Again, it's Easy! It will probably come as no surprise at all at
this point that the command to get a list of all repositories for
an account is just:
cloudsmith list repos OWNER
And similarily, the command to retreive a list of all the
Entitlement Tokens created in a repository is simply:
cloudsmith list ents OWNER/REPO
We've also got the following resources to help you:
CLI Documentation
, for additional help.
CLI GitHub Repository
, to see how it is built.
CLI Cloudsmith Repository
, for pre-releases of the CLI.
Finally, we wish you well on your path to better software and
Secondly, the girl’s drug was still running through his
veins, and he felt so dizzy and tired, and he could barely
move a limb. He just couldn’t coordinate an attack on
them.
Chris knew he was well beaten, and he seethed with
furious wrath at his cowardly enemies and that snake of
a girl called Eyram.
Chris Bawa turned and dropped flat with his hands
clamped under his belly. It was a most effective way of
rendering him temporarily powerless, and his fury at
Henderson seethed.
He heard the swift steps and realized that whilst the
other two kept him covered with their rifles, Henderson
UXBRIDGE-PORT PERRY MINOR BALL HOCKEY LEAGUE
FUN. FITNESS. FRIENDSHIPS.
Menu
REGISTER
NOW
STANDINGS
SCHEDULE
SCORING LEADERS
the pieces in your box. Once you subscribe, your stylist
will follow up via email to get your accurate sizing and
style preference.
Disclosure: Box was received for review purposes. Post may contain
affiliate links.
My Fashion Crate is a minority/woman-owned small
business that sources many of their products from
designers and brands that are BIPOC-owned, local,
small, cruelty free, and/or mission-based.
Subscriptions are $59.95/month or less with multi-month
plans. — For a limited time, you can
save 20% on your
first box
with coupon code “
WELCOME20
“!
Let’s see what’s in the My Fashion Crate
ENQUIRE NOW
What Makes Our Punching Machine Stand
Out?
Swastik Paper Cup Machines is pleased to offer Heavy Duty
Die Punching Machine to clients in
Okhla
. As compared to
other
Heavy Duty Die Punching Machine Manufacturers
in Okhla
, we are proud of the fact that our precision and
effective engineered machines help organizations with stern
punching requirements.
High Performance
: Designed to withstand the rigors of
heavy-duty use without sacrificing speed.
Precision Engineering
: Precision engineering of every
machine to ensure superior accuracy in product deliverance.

##############################

### Task instructions
Copy out all lines of the listing where the word "their" appears.

### Response area
other two kept him covered with their rifles, Henderson
business that sources many of their products from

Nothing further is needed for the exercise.